Reviewing sustainability of postal services
Working with IMDA to review sustainability of postal services

? Singapore Post (SingPost) announced today that it is working with Infocomm Media Development Authority (IMDA) on a fundamental review of its Singapore postal business, amid rapid digitalisation and a structural decline in mail volumes. The review is intended to strike a balance between long-term commercial sustainability of the company and providing essential postal services for the nation, SingPost said.
? During his speech in parliament yesterday, Senior Minister of State for Communications and Information Tan Kiat How said the government will consider allowing SingPost to introduce more frequent postage rate adjustments to better reflect costs of the letter mail business in the future. SingPost and IMDA will also jointly review costs and operating models of the postal services, including the optimisation of the post office network.
? The intention is to allow SingPost to remain commercially viable without requiring direct government funding, the minister said.

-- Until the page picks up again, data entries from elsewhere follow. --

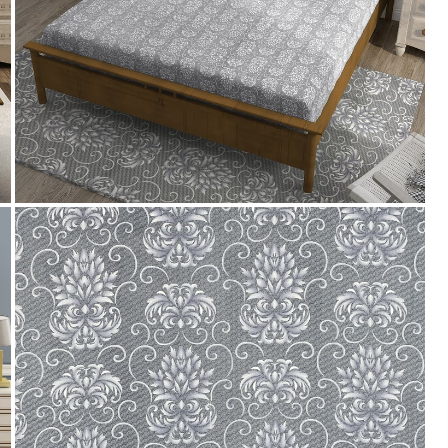
Payment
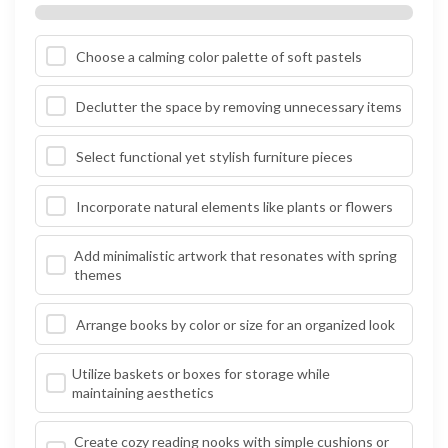
Choose a calming color palette of soft pastels
Declutter the space by removing unnecessary items
Select functional yet stylish furniture pieces
Incorporate natural elements like plants or flowers
Add minimalistic artwork that resonates with spring
themes
Arrange books by color or size for an organized look
Utilize baskets or boxes for storage while
maintaining aesthetics
Create cozy reading nooks with simple cushions or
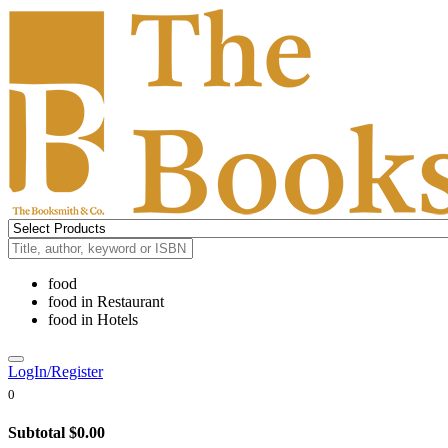
food
food
in
Restaurant
food
in
Hotels
LogIn/Register
0
Subtotal
$0.00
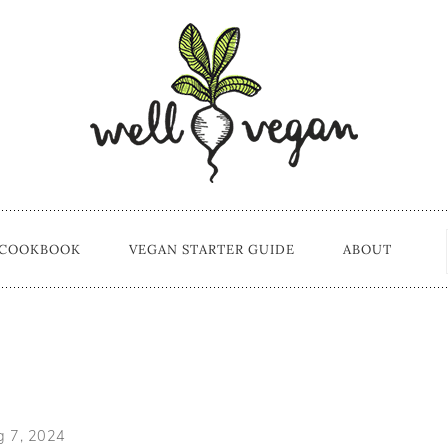
 COOKBOOK
VEGAN STARTER GUIDE
ABOUT
s
g 7, 2024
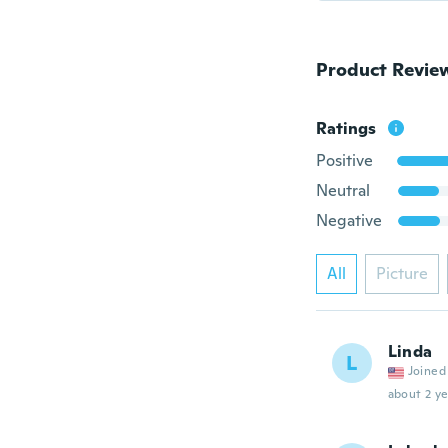
Product Revie
Ratings
Positive
Neutral
Negative
All
Picture
Linda
L
Joined
about 2 ye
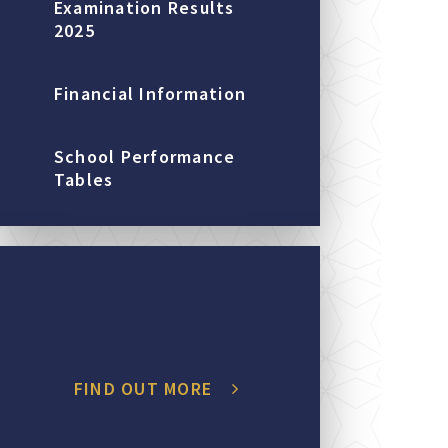
Examination Results
2025
Financial Information
School Performance
Tables
FIND OUT MORE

A step in the right direction, but a holistic approach is needed

? Recall that SingPost’s post and parcel segment recorded a full-year operating loss of S$15.9m in FY3/23 due to weaker delivery volumes and inflationary cost pressures, and management expects the segment to remain loss-making in FY3/24F.
? We think the latest newsflow represents a step in the right direction, which could help with share price sentiment in the near term. We believe that a holistic approach is needed to tackle the structural issues of postal decline — rate adjustments are only a partial solution and could backfire in potentially accelerating volume declines.
? We see potential for rationalisation of the post office network and/or sorting centres in Singapore to lower fixed overheads, which could also open up opportunities for SingPost to monetise its investment properties worth S$965m.

What would make us more positive?

? Given the unlikelihood of direct government funding, we would only turn more positive if we get: 1) more clarity on plans to merge existing sorting centres, which could lead to potential monetisation of SingPost Centre, or 2) faster-than-expected recovery of the international post and parcel business.
? Reiterate Hold as the pace of SingPost’s earnings recovery remains uncertain given the various macro headwinds. Our TP of S$0.55 is based on a blended valuation (P/E and SOP) methodology, as we think SingPost’s strategic review raises the potential for asset monetisation. Upside risks include a faster recovery of the IPP business and earnings accretive M&As. Downside risks include prolonged volume weakness for domestic post, and a further spike in operating costs due to inflation hurting margins.